Spectacular views set off varied formal elements, from pleached hornbeams to a large kitchen garden, in this serene Cotswold garden. Non Morris paid a visit; photographs by Val Corbett.
From the sheltered entrance courtyard at Banks Fee — a broad 18th-century Cotswold-stone house set above Gloucestershire parkland — the visitor is welcomed by immaculate stretches of pleached hornbeam and clipped yew and charmed by pairs of plump lollipops of Quercus ilex that have been encouraged to grow into each other. The eye is then drawn from the velvet squares of lawn and the contrastingly shaggy rosemary to tantalising glimpses of the rolling countryside that brought Kate and Hugh Sloane to Gloucestershire from Sussex 16 years ago.
‘We had done it before — made a garden from nothing — in our first house,’ explains Mrs Sloane as she reveals the courtyard garden, designed by Arne Maynard as a series of shallow terraces that links the front of the house to the handsome Victorian stables.
‘Our Sussex garden was one of Arne’s first projects. The whole process was a big learning curve for us all, but the result that emerged was wonderful.’
After a while, however, there was a feeling that Gatwick ‘was getting closer and closer’ and the family started to hunt for a more secluded place to live.
‘When we arrived at Banks Fee in 2002, the garden was derelict: everything had been grassed over during the Second World War, the dry-stone walls had gone and the front garden was a concrete turning circle.’
The now-celebrated Mr Maynard was called on again to help. ‘One of Arne’s first ideas was to offer a glimpse of the view to draw you in rather than revealing everything at once.’
As well as introducing his trademark perfectly clipped hedging and restrained Mediterranean planting, he reinstated soft stone walls. A rectangular pool was also set beneath a wisteria-clad stone balustrade linking the entrance courtyard to the terrace below.
The Sloanes decided to pause before they tackled the rest of the three-acre garden, which comes to about seven acres when one includes the ancient rookery that is carpeted in snowdrops and daffodils in spring.
The glory of Banks Fee is its fantastic view, but this comes at a price: pretty much every-thing below the house is on a steep slope. There had been considerable head-scratching about what to do with the lawn at the rear of the house. Mr Maynard had been keen to add fine topiary, but, in the end, the decision was taken to keep the area simple and to let the surrounding countryside speak for itself.
The park had not been touched for two generations and Mr Sloane has relished the chance to put back hedges and trees, as well as creating a lake. Trees have become a new passion and there is a burgeoning arboretum.
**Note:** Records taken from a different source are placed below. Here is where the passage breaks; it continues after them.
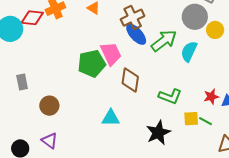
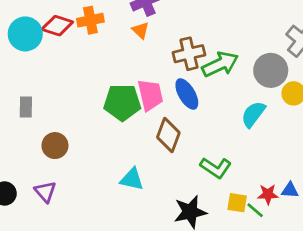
blue ellipse: (136, 34) -> (187, 94), moved
green arrow: (164, 41) -> (220, 64), moved
red star: (211, 97) -> (268, 194), moved

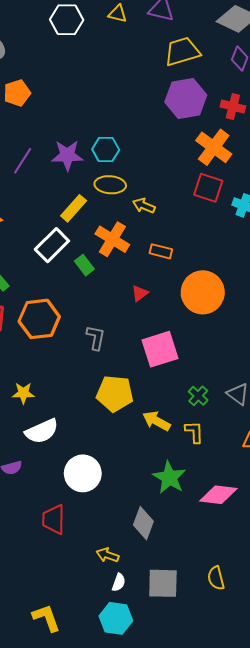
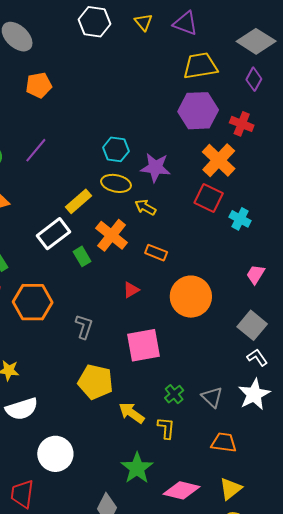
yellow triangle: (118, 14) -> (144, 22), turned 30
purple star: (67, 155) -> (155, 168), moved

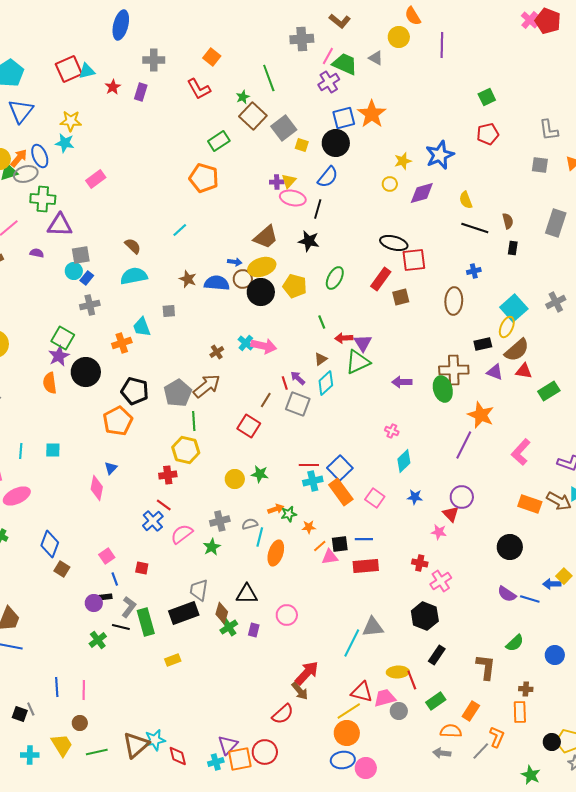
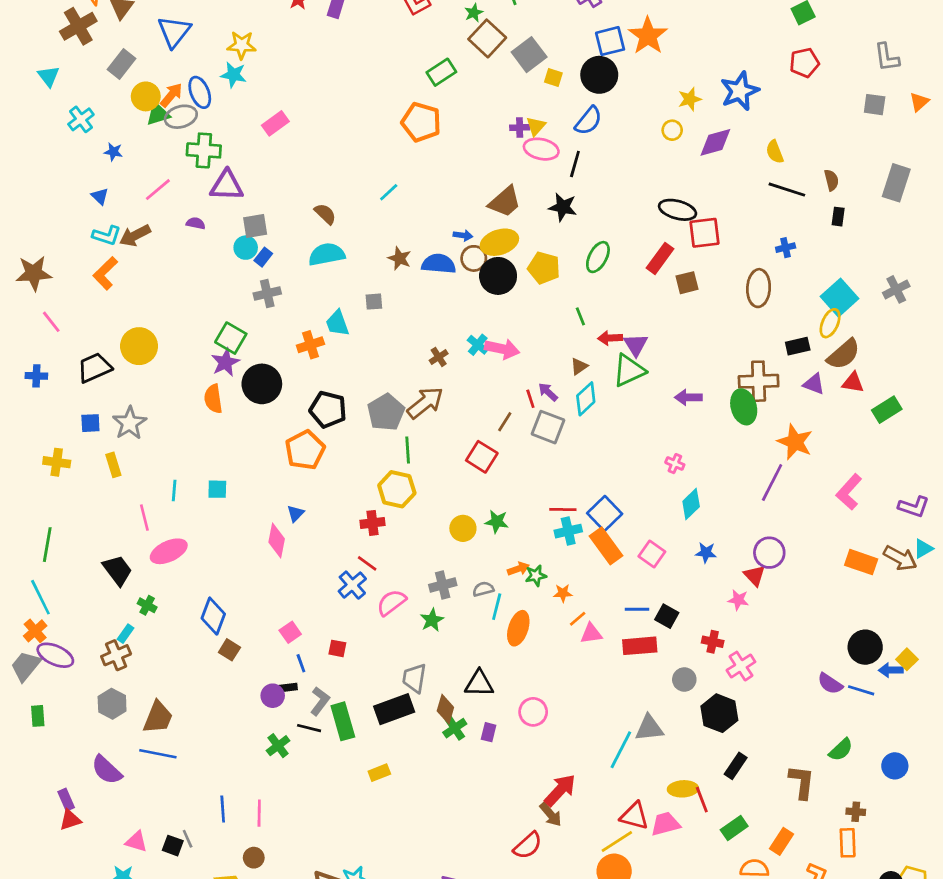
black square: (340, 544) -> (667, 616), moved, turned 36
black circle: (510, 547) -> (865, 647), moved
gray circle: (399, 711) -> (684, 680), moved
Restoring the walled kitchen garden was next on the agenda and, this time, Mary Keen was invited to lay out the enormous sloping space. ‘It’s half a football field,’ says Richard Ottaway. He and his wife, Anna, are joint head gardeners, having moved with the Sloanes from Sussex to Gloucestershire.
When the couple were researching the history of the kitchen garden, they found photographs from the 1860s that revealed a number of Victorian glasshouses. Today, these have been replaced by Alitex greenhouses, in constant use producing tomatoes, grapes and bowls of winter-flowering bulbs for the house. They are also home to a gently aging steamer chair, which has become one of Mr Sloane’s favourite places to which to escape and think among the heady greenery.
A series of paths, low retaining walls of local stone and box hedges now break up the enormous kitchen garden and an orchard has been planted at the very top among long grass that is full of wildflowers in spring.
‘We’re pretty much self-sufficient for fruit and vegetables from April onwards,’ says Mrs Sloane. There are plentiful favourites, such as courgettes and peas, as well as rare deli-cacies, such as sea kale forced in vintage pots and the delicately oyster-flavoured Scorzonera. There’s even a sweetcorn patch for eating as soon as the cobs are picked. Indeed, there’s enough produce to send weekly vegetable boxes to their daughters in London.
The picking borders are concentrated at the top of the kitchen garden for easy access. Lady Mary’s clear-cut rows have become softened over the years, but continue to provide for the house. The palette is mostly white, mauve and blue, revved up with dashes of bright pink or the flame-red annual Ipomoea lobata.
The range of dahlias is constantly expanding and new tulips are always tested. This year’s successes were Tulipa Weber’s Parrot — a fantastic Eton mess of crinkled pink and white flushed with green — and Bastogne Parrot, deep red with fine yellow fringing.
New planting has been introduced in the sunny lower section of the garden to provide a quiet burial spot for Mrs Sloane’s mother. In the centre is a sculpture by Simon Allison, based on a cast of one of the trees from the surrounding park.
From the generous, curved wooden seat by Ray Coggins, one can contemplate the whole of the extremely pretty scheme, which includes the violet-blue Geranium Rozanne, Dahlia Blanc y Verde and D. Twining’s After Eight — also white, but with darker foliage for contrast. Mrs Sloane is delighted to have found such a cheerful solution.